OptumCare, the part of UnitedHealth’s Optum unit that handles medical operations, has a direct relationship with 17, 000 physicians. The company employs many of those physicians and assists others in contracting only, OptumCare CEO Jack Larsen said.
Monarch Healthcare has been an Optum-owned medical group for roughly four years now, and it faced some trouble for choosing to sell to a company that shares a balance sheet with the nation’s largest insurer. Monarch had to pay $2.5 million to Blue Shield of California in 2013 to resolve claims it breached its contract and turned Blue Shield Medicare patients away. Monarch denied the claims.
Monarch CEO Bart Asner, M.D., a pediatrician, told Modern Healthcare, he doesn’t view the deal as merging with an insurer. Optum is part of a company that also happens to own an insurer, and it provides the separate services, such as data analytics and predictive modeling that Monarch wouldn’t have been able to develop independently.
If Not Widgets, Then What?
So if the warning for becoming a widget for payers was slightly hyperbolic, where are orthopedic surgeons finding their best opportunities to control their own businesses?
Part of the answer lies in our previously reported efforts by surgeons to establish their own orthopedic urgent care centers, either as joint ventures or franchises.
In Boise, Idaho, Dave Hassinger, M.D., founded Direct Orthopedic Care (DOC) after he and his partners saw their referral base shrinking as local hospitals consolidated. The joint venture provides patients with direct access to orthopedic specialists, but also allows patients to bypass the long waits and high cost of the emergency room.

The group is part of a physician-owned, short term care non-emergency surgery center operated by Surgical Care Affiliates. “We are able to secure some priority arrangements to treat our patients. If a DOC patient has an immediate need, we can typically get the procedure done within 24 hours, ” Hassinger wrote in Orthopedics This Week.
The group got somewhere between 450 and 500 patients a month in less than one year in business (over 3, 000 in just the first eight months).

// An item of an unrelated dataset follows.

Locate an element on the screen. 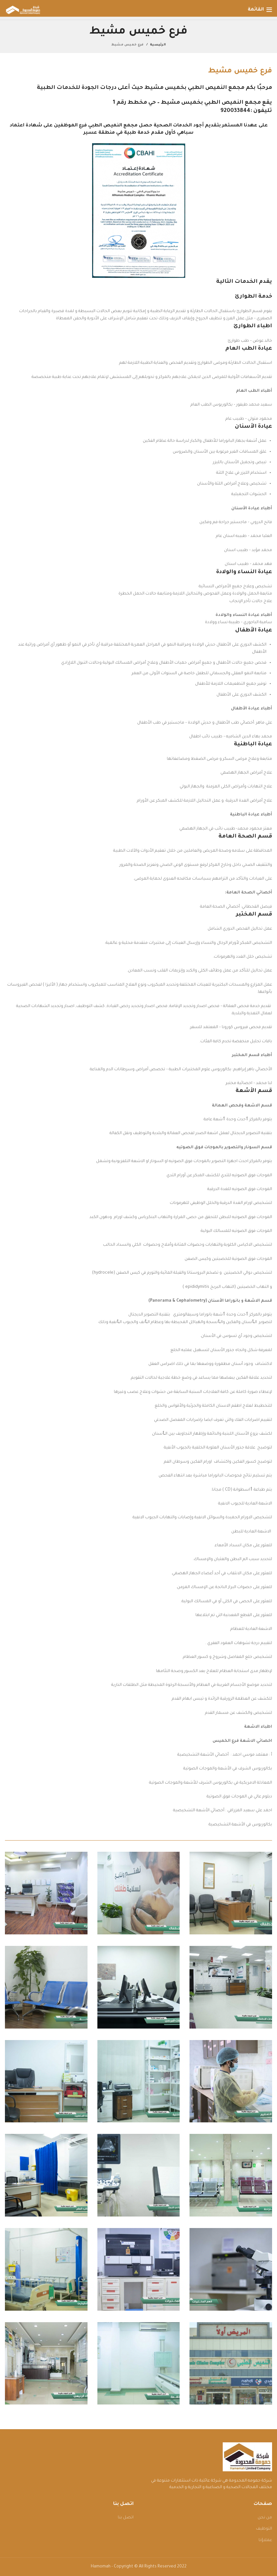 The height and width of the screenshot is (2576, 277). التوظيف is located at coordinates (264, 2529).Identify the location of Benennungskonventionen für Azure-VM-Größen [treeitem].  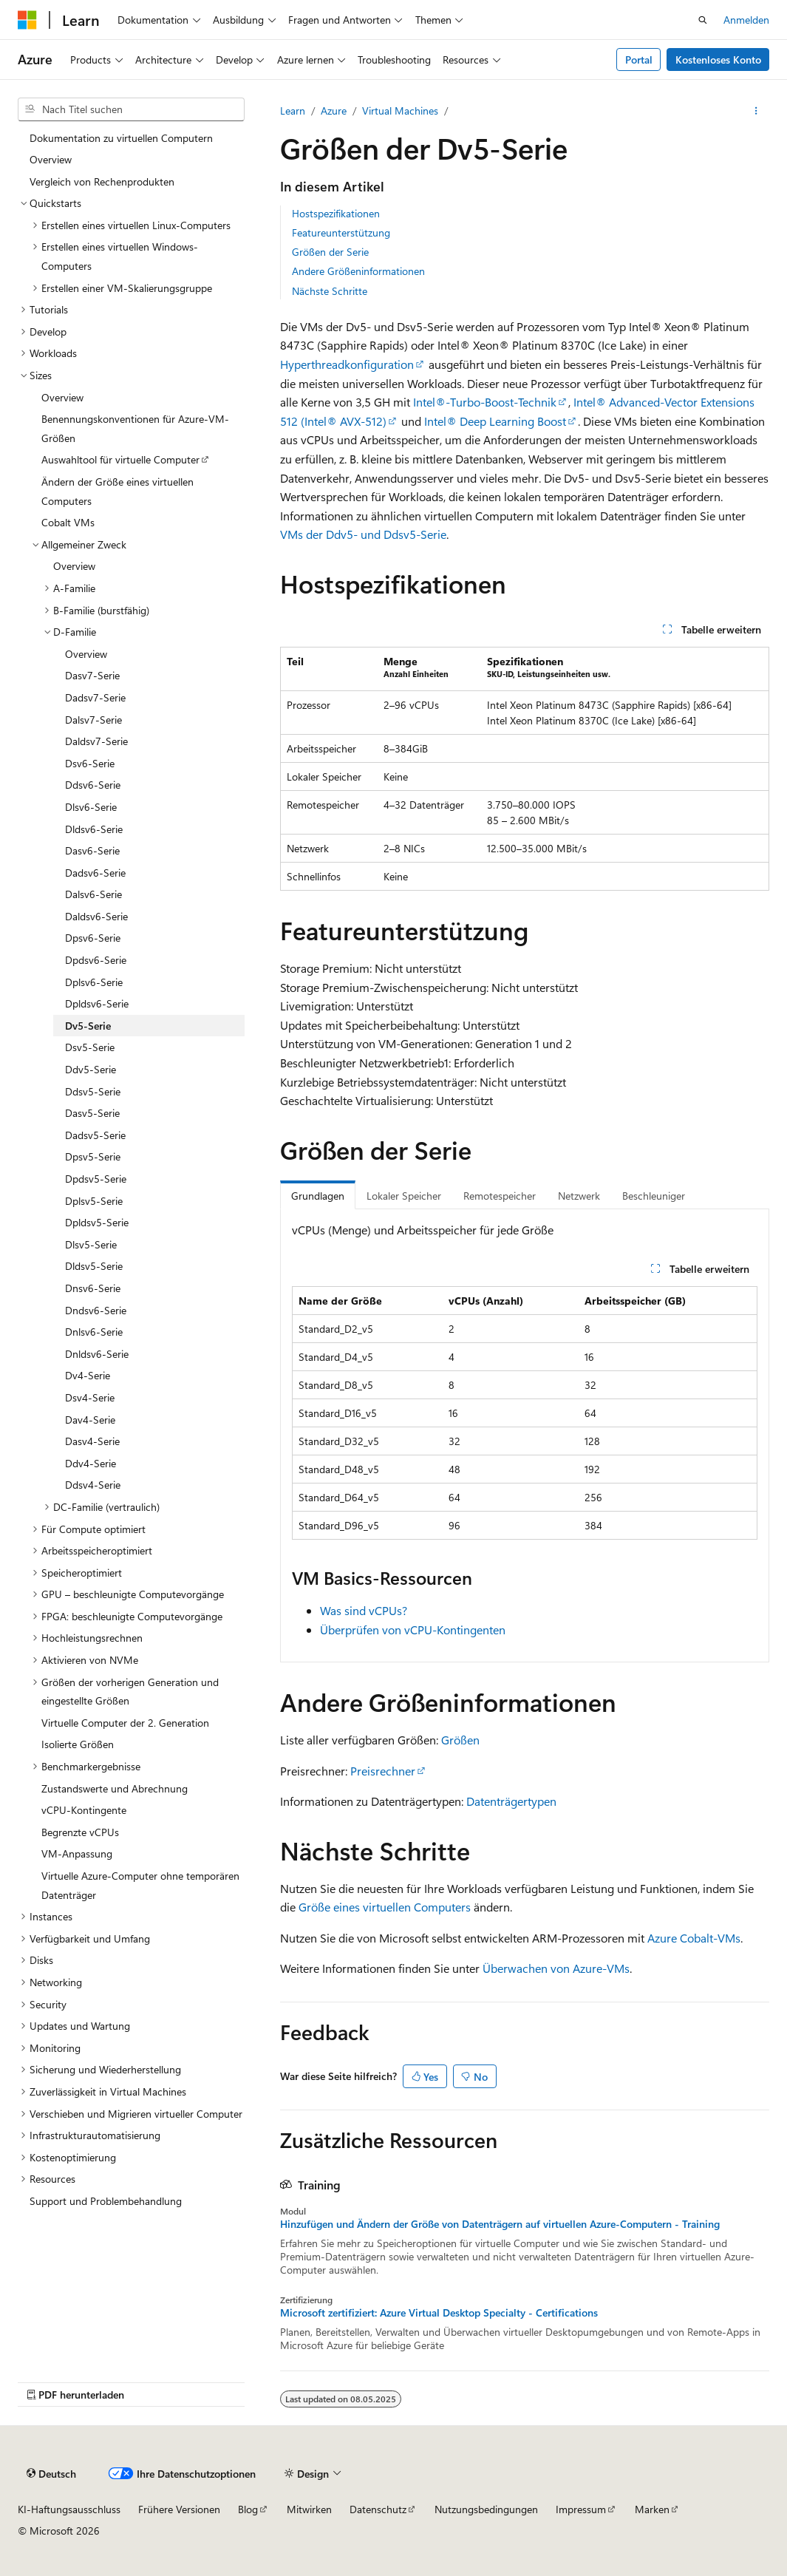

Eighty percent of those were new to the practice. Hassinger and his group are currently expanding to a total of four locations and looking for more.
In 2014, Alejandro Badia, M.D., created an orthopedic urgent care franchise model in Miami, Florida, called OrthoNOW.

According to the company, OrthoNOW has three Florida centers open including: Doral, Biscayne and Aventura. Centers in Coral Way, Pinecrest and two in Georgia are slated to open this spring. And, later this year additional Florida locations will roll out in Broward County and Winter Park, Orlando.
So as many surgeons are choosing to become employees, some are still finding creative ways to practice medicine AND control their own businesses.